Once transfer is complete, top off with a blanket of CO2 if possible to prevent further oxidation. If that's not possible, you can sanitize a bunch of marbles and put them into the fermenter to decrease headspace. Or, add water. Or, transfer to a smaller container.
|BJCP Banquet at Summit Brewing Co|
Last year at the National Homebrewers Conference, we attended the pre-conference BJCP banquet where there were tables set up with tinctures & mixtures of various mead additions. These included extracts of mint, juniper, ginger, cinnamon, rose petals, and other flavoring additions. There was also a table set up with tannin in liquid and a variety of acids (including an acid blend). We were given cups, mead on tap, and free reign to blend at will. This was one of the many eye-opening experiences I had at NHC last year. It's quite an experience to taste a good mead, add a touch of acid and tannin, and realize how much the already-good mead can improve with a bit of blending. The flavor "pops", the finish becomes cleaner, and it becomes dangerously more drinkable.

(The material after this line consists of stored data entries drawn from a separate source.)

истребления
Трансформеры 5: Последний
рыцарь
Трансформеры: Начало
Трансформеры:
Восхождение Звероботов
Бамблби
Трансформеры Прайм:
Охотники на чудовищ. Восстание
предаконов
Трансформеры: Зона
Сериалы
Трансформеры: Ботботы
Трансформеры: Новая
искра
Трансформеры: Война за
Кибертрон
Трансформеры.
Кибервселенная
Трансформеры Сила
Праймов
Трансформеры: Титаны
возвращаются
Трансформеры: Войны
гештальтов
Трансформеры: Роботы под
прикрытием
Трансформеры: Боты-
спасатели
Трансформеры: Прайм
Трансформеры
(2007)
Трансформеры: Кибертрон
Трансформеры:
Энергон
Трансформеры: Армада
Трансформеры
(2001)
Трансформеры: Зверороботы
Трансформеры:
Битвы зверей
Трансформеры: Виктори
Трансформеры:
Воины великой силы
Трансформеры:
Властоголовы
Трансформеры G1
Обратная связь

Creating Multiple Meads from One
This practice of using extracts convinced me that making metheglin (herbed mead) does not involve adding herbs or spices to the fermenter, but is better off done by creating extracts of ingredients that are then added in small amounts to the base mead. Doing this is simple - soak the desired ingredient in cheap neutral alcohol to create an extract. Then, after a couple of weeks, pour a small amount of traditional mead (2oz or so) into several containers and add varying amounts of the extract to each container with an eyedropper. Figure out which one is most appealing, scale up, and voila - you now have a different mead. Try it with clove, orange peel, chili peppers, cinnamon, vanilla, or anything else you can think of. Another idea? Make a hop tea and add that to your mead.
Better yet, dry-hop! If you dry-hop in a keg, pick up a Sure Screen. It goes right onto the end of the dip tube and makes racking off the hops so much simpler (unless you get hop cones somehow wedged under the tube, causing the beer not to siphon through the transfer tubing, requiring you to have to scoop out and stir a bunch of hops to try to dislodge the cones and generating a huge mess and a lot of swearing - and potential oxidation - in the process. Good times.).

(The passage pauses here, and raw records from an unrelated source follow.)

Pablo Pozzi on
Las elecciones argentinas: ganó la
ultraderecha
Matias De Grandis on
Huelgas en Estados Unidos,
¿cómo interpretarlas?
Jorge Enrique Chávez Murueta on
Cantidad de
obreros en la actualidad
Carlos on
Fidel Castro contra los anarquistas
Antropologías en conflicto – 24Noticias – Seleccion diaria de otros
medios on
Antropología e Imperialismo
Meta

There are two main processes for clarifying mead: wait several months or use a clarifying agent. We're impatient, so we clarify. Alberta from Bacchus & Barleycorn recommended Super Kleer KC one day, so I gave it a shot - and I haven't turned back since. The packet is composed of two pouches; after pouring the contents of the first pouch into your mead, you wait an hour and pour the contents of the second pouch. Give the mead a gentle swirl and wait a few days. After a week or so, your mead will be very clear. After three weeks, it'll be brilliant. I can't recommend this stuff enough and consider it a standard part of every mead batch we do.
After clarifying, package. We keg all our meads, but a lot of people will bottle them & age for as long as it lasts. Mead, like wine, will change as it ages, and almost always for the better. If you take care of fermentation and practice good sanitation, you should be able to enjoy your mead when it's less than 6 months old. The old philosophy of having to age meads for at least 2 years can get tossed out the window.

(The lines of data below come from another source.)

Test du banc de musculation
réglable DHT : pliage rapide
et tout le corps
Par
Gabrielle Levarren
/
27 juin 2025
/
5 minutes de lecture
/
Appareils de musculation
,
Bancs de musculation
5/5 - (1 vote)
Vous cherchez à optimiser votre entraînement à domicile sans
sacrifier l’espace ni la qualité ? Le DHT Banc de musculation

In my next (and last) post on meads, I'll list out some of the best resources I've found for meadmaking (ingredients, tools, and information) as well as some of the better meads I've discovered - and where to find them. Unfortunately, our selection of commercial mead is relatively poor here in KC, but we're lucky to have a meadery in Weston as well as the option to have mead mail-ordered (in Missouri).